### Work instructions
Which lines in the material below contain the word "been"? Copy each of them.

### Provided material
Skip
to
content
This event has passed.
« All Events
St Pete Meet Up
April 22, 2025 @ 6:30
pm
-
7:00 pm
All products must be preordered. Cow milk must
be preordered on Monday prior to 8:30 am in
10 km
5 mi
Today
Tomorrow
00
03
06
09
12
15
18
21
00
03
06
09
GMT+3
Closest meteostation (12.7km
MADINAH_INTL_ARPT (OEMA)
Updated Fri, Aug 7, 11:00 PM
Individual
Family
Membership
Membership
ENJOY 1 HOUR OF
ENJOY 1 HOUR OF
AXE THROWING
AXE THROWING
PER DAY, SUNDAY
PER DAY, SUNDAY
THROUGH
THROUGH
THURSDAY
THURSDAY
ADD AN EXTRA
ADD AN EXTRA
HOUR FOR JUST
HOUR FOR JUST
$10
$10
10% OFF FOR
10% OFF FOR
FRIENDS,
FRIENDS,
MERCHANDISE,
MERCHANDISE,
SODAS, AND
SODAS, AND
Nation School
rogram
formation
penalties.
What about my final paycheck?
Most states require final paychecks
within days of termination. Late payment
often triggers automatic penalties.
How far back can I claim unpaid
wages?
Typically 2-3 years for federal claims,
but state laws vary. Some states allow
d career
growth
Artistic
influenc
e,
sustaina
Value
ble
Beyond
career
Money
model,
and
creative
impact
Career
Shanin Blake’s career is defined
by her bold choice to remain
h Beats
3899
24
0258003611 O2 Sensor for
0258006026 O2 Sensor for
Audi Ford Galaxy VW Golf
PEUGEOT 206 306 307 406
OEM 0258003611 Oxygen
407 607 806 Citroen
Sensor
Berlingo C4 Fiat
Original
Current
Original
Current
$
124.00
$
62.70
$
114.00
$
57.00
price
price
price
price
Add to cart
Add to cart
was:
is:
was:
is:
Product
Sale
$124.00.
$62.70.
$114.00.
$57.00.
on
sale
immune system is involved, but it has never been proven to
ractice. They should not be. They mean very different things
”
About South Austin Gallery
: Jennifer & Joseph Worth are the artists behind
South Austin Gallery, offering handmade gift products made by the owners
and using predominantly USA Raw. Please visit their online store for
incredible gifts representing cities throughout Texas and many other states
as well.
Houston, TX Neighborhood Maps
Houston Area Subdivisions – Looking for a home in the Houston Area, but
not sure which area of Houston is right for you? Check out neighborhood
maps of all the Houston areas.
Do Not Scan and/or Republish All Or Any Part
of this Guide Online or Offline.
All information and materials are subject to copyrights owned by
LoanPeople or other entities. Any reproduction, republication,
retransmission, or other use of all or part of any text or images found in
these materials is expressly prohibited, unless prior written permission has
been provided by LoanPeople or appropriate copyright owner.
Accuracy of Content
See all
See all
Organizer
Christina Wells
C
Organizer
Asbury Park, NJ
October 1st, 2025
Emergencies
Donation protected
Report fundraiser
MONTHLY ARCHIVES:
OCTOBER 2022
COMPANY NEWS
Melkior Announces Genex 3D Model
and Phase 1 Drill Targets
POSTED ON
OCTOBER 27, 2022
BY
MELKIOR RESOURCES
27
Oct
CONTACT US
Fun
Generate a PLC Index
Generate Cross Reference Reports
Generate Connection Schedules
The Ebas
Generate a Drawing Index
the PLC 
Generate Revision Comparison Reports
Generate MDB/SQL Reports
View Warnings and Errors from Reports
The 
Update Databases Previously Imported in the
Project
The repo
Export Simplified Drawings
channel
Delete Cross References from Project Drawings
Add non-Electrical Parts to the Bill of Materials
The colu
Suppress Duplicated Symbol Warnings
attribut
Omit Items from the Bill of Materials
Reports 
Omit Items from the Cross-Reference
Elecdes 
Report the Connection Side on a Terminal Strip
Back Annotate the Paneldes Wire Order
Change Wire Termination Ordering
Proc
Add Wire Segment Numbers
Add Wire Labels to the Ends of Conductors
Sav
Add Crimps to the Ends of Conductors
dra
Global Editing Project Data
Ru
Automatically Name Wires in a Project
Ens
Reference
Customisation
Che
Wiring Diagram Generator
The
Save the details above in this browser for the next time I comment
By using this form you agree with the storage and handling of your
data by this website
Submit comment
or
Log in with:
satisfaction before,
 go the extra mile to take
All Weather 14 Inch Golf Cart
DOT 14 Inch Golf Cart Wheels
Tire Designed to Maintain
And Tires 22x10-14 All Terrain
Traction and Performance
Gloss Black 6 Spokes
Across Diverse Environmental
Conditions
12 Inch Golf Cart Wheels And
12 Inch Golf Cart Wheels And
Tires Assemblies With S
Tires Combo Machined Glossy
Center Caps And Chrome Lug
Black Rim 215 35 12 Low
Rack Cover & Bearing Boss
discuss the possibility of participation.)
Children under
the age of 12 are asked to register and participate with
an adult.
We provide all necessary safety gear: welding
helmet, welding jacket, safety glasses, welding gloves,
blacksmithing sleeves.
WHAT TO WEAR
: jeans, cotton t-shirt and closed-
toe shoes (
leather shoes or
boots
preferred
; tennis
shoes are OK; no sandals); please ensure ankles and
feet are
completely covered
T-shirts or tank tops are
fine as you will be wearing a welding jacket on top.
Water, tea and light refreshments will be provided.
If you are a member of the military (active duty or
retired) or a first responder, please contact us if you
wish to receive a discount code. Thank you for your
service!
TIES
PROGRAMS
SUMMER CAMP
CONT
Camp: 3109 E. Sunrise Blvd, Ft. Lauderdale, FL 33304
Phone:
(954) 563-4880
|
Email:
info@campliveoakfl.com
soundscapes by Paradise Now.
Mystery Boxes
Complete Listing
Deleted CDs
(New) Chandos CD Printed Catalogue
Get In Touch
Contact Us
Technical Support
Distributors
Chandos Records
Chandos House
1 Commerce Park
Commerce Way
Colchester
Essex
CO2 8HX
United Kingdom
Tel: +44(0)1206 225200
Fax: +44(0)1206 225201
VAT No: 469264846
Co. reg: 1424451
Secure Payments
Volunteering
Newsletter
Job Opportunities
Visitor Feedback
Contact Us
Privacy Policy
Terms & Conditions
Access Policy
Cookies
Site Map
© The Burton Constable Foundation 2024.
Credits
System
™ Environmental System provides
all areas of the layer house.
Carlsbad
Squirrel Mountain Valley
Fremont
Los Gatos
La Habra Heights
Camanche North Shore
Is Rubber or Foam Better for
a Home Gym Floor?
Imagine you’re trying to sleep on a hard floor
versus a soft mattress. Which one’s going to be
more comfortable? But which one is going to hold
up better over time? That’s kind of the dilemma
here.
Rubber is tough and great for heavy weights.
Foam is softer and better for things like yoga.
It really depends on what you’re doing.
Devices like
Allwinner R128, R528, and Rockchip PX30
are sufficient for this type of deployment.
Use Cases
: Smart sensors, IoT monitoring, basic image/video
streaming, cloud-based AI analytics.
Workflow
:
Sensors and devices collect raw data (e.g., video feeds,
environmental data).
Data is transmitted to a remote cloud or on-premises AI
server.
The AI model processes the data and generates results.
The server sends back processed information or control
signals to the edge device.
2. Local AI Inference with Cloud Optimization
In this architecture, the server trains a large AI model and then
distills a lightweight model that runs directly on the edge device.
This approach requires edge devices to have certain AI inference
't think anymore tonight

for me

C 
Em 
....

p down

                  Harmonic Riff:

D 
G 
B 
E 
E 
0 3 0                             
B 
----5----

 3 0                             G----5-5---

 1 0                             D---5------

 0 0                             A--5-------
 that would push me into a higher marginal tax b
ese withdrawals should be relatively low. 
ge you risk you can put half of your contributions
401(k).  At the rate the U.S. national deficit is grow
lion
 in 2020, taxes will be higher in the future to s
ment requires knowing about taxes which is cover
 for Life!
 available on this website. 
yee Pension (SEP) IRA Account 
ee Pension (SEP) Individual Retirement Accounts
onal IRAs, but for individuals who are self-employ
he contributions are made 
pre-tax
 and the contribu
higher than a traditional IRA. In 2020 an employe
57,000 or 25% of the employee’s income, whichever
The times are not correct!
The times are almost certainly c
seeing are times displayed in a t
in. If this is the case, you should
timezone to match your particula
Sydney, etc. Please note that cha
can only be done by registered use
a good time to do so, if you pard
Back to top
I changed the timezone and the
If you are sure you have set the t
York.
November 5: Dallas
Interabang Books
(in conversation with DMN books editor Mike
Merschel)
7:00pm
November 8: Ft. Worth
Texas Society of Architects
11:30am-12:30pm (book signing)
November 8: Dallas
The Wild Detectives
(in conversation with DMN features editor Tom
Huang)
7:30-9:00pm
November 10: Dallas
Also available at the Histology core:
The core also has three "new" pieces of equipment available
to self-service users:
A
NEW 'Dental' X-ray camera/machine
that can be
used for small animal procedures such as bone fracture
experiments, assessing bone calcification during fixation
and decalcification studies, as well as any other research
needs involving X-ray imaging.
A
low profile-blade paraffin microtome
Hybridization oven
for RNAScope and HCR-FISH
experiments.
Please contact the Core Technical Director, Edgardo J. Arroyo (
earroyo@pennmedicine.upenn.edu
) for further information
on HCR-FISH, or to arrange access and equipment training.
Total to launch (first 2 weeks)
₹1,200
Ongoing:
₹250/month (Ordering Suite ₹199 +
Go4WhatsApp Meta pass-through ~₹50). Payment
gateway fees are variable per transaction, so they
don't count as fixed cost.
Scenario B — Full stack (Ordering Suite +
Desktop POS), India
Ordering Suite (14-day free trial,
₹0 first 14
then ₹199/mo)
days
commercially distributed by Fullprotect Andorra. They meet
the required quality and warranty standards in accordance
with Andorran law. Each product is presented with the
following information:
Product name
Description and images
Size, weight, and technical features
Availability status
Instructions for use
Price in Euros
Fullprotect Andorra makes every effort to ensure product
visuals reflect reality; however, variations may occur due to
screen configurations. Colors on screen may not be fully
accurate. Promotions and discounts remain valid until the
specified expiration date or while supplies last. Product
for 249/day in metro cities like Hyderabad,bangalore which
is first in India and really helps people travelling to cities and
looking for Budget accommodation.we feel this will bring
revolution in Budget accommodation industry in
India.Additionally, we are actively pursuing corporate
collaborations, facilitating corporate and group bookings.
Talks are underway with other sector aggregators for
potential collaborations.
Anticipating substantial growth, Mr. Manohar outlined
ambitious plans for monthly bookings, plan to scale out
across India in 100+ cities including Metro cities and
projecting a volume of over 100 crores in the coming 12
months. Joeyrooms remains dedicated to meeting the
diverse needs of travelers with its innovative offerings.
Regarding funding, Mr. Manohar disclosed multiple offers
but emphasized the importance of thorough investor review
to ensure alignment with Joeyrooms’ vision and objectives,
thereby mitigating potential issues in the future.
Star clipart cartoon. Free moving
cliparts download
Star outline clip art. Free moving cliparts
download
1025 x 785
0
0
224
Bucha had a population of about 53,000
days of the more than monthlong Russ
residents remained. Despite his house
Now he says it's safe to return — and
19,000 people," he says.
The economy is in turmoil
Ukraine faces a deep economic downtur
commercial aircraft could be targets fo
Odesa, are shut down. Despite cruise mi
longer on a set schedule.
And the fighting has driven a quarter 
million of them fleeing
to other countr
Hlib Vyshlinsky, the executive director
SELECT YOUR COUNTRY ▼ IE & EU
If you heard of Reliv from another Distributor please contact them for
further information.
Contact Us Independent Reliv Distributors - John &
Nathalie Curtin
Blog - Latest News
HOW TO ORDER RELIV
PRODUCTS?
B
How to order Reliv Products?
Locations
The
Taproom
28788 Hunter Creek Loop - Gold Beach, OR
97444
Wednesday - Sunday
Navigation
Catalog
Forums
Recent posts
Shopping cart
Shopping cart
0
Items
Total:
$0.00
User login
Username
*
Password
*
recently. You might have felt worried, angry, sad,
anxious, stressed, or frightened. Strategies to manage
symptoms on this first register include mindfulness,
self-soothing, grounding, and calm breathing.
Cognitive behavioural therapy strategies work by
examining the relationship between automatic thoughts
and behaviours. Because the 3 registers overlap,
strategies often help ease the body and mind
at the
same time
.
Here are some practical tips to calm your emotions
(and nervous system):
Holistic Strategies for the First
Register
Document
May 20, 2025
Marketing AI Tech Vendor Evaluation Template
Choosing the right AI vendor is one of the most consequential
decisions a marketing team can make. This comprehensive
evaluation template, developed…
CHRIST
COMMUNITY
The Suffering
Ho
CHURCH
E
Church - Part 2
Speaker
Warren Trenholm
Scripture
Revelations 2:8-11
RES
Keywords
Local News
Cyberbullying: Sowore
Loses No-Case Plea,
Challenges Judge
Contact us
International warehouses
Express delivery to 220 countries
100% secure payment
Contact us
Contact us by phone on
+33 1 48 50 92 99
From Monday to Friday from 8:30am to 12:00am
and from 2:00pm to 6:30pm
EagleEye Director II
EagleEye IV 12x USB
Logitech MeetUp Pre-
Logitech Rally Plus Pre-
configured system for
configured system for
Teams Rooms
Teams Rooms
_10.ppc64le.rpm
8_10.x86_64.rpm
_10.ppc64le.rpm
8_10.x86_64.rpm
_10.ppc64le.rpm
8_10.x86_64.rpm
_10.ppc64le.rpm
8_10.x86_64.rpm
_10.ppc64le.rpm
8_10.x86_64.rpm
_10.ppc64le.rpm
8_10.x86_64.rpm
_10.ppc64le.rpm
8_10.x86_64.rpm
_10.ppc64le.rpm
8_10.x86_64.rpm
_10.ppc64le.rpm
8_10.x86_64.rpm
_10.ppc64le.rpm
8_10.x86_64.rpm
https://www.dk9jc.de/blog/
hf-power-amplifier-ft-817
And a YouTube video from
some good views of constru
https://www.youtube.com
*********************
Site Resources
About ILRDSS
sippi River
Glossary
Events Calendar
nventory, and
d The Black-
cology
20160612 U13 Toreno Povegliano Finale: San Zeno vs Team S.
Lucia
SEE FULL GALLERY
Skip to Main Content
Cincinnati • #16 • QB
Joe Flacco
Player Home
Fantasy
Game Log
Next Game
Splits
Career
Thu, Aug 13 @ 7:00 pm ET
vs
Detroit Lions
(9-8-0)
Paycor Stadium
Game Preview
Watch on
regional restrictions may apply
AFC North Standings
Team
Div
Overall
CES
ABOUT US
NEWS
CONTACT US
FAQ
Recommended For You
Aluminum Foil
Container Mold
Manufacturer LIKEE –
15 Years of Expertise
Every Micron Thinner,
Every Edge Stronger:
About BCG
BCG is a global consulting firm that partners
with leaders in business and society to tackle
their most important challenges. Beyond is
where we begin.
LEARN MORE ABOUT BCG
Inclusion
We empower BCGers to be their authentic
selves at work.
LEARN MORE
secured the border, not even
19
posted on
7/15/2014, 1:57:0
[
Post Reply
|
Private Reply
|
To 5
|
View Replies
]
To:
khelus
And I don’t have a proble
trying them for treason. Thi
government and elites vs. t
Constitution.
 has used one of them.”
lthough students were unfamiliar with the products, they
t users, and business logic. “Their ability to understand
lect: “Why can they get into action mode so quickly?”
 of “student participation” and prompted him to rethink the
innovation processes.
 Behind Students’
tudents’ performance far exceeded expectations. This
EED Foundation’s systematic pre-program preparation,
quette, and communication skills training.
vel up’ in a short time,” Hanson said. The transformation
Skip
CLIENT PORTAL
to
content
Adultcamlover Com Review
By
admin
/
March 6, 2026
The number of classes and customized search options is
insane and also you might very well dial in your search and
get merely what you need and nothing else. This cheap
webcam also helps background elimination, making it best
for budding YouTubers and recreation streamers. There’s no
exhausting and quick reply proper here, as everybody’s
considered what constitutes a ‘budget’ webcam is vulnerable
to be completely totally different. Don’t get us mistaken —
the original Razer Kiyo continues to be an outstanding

### Response
immune system is involved, but it has never been proven to
been provided by LoanPeople or appropriate copyright owner.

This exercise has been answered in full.